Adrian Dater wrote a great piece this morning about this issue. He didn't go all preachy or write a knee-jerk article. What he wrote about was his experiences behind the scenes with our beloved "goons" and what they actually go through in order to keep their job.
I've had the opportunity to get to talk to several enforcers throughout the years. They've all been extremely nice men. They've all had great personalities. The thing about it though is besides one guy (who had a very short career), they've all hated fighting and wished they could be doing something else. It's no coincidence that some of the greatest celebrations we see out on the ice where pure happiness shines through and makes you smile is when a "tough guy" scores a goal or makes a great play. That's what they grew up doing, that's what they wish they could be doing on a nightly basis...

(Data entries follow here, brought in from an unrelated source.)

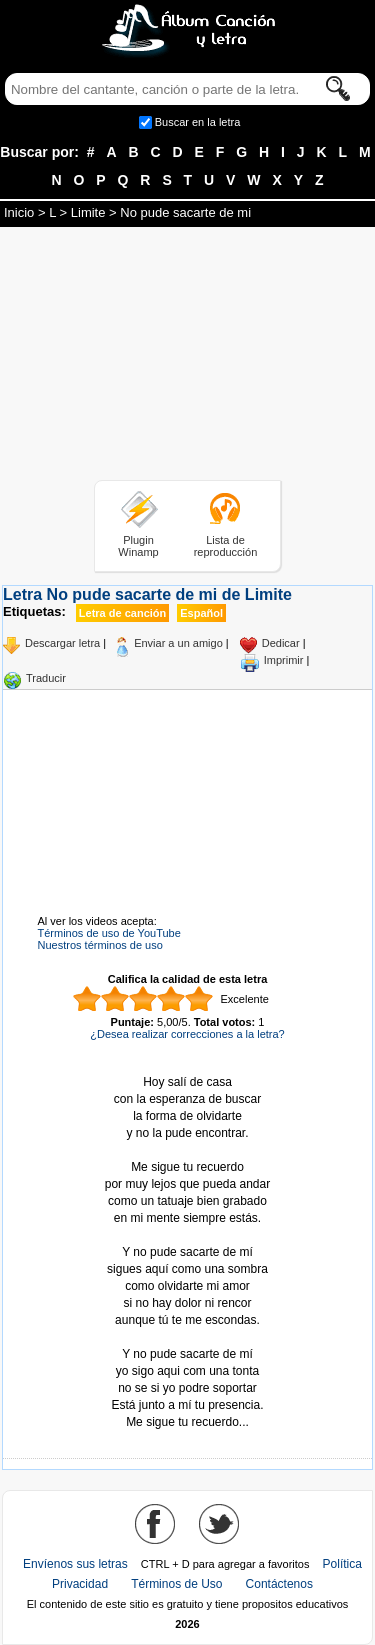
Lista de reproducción (226, 546)
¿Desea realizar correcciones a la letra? (187, 1034)
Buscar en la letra (198, 122)
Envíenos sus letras (75, 1564)
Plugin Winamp (138, 546)
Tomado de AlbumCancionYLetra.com (188, 1337)
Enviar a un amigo (178, 643)
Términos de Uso (176, 1584)
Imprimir (284, 660)
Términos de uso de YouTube (109, 933)
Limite (88, 212)
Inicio (19, 212)
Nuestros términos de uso (100, 945)
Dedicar (281, 643)
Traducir (46, 678)
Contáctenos (279, 1584)
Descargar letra (62, 643)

For any of you that attended the "Bumps, Bruises, and Bedtime Stories" comedy show last season with Stu Grimson, Reid Simpson, Jim McKenzie, and Wade Belak you'll remember that McKenzie was a power forward that scored goals and played on scoring lines all the way through his time up till he fought in a preseason game for Hartford as a rookie trying to make the team as an 18 year old. When he spoke with his father on the phone after the game his father told him he just made the biggest mistake of his career because that's what they'd want him to do the rest of his career. McKenzie has two Stanley Cup rings, he even got to play in the Stanley Cup Finals with the Devils, but his father was right...he was no longer counted upon to score goals, when he was tapped on the shoulder he was expected to drop the gloves and fight...

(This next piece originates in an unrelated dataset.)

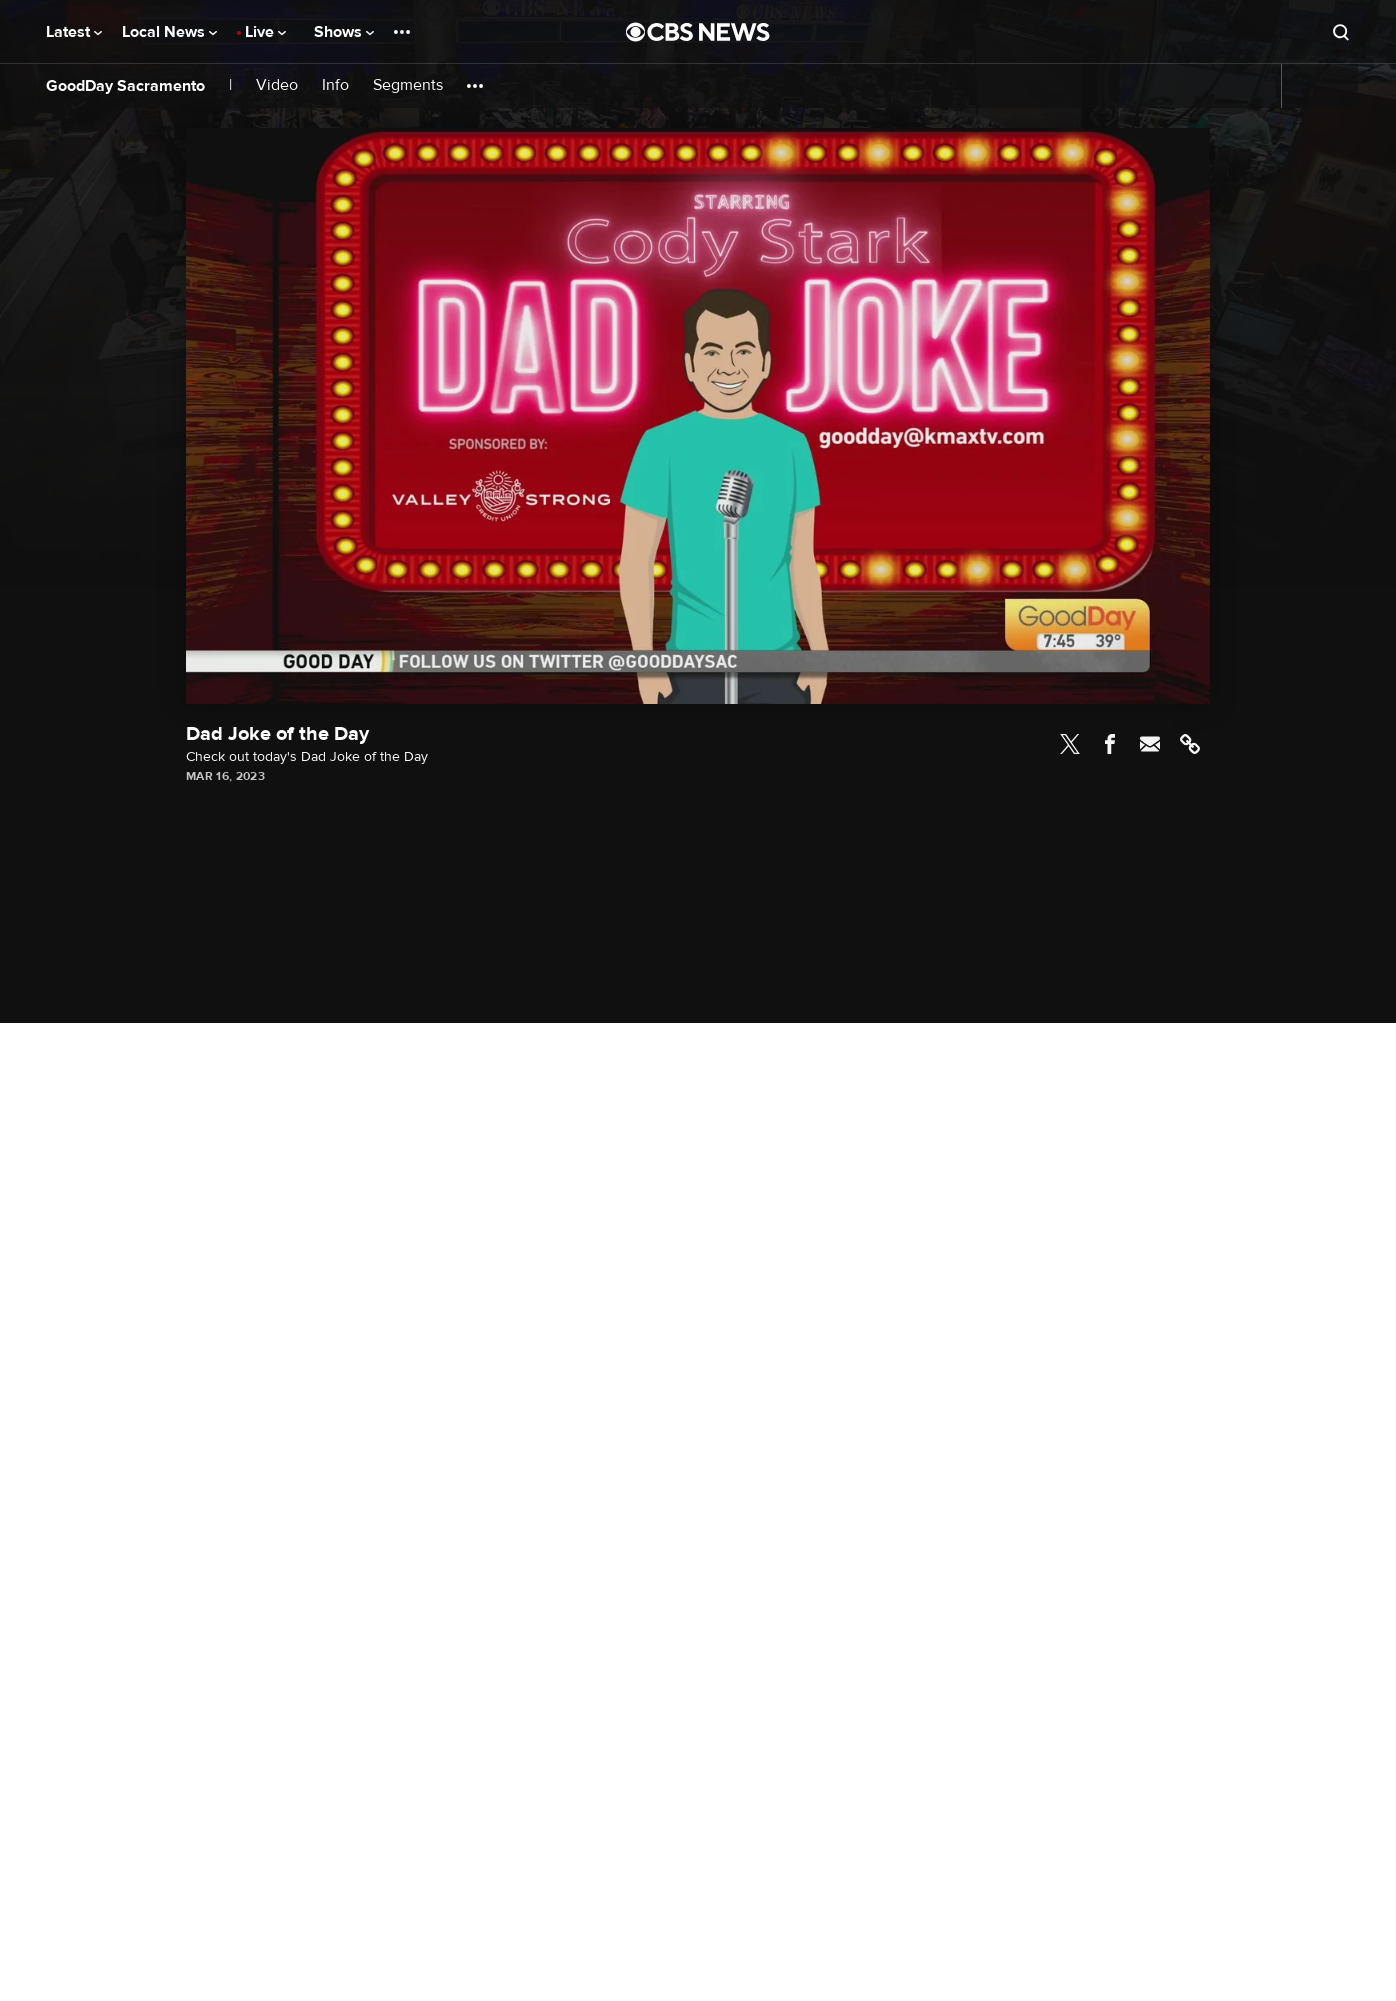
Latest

in some cases(not all) it is how a played lived during his time in the NHL that causes the greatest damage after they leave the game
Belak had a job lined up for this season--many don't
lets wait to see WHY he died before he rush to say the NHL or NHLPA needs to step into the personal lives of the playear
to me, this topic shouldn't be a knee-jerk reaction to belak's death, it should have been looked at a while ago. No matter the circumstance of how it happened, it did. The question is, could it have been prevented with a stronger program in place, and I think it could. The program shouldn't start when a guy retires, but when any number of parameters are met. Basically, a group needs to identify when a guys career is a year or two from ending, whether from age or skill. It may not be popular, and this made up board could be wrong and a guyy could play another 4-5 years, but he would be prepared for the transition.
Attitidues like Brent Sopel's shouldn't be there. He tweeted something along the lines of "once you are out of the league you are forgotten. They treat you like a piece of meat." that shouldn't be the case with any nhl alumni.

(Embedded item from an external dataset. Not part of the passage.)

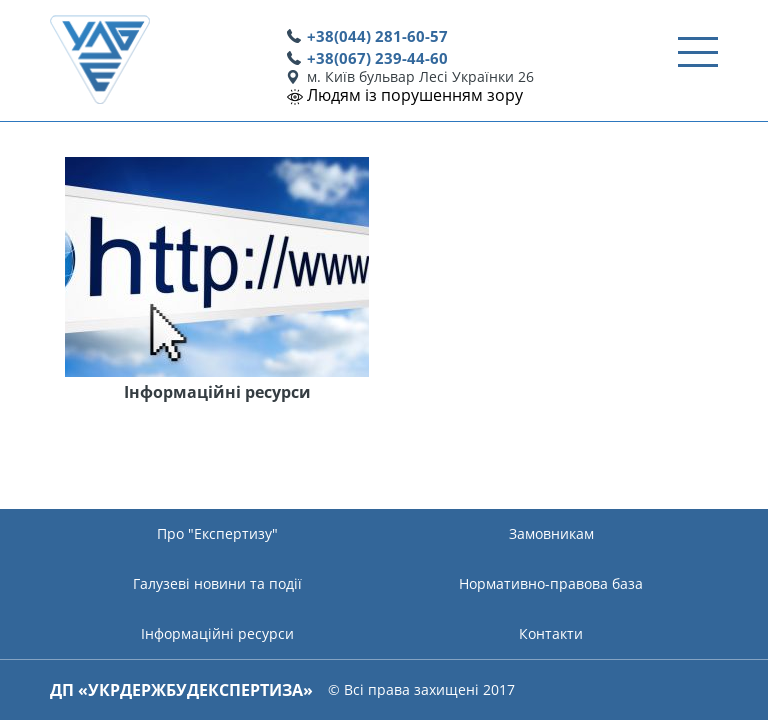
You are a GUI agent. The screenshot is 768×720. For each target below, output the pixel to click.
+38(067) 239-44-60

I don't like Landsberg's comments describing his interactions with Belak. Belak sent him a text and then they spoke about a show he talked about depression. Then Landsberg apparently said "well how did you hear it you're in Nashville?" and Belak said he listened to it online.
What kind of an accusation is that? I live in upstate NY but I watch TSN every day...anything suspicious about that? No one in Nashville listens/watches a broadcast in other places than Nashville? I would think every NHL'er logs on in the offseason. Just a really fishy comment that makes me think Landsberg is full of it - if you haven't arrived at that conclusion already.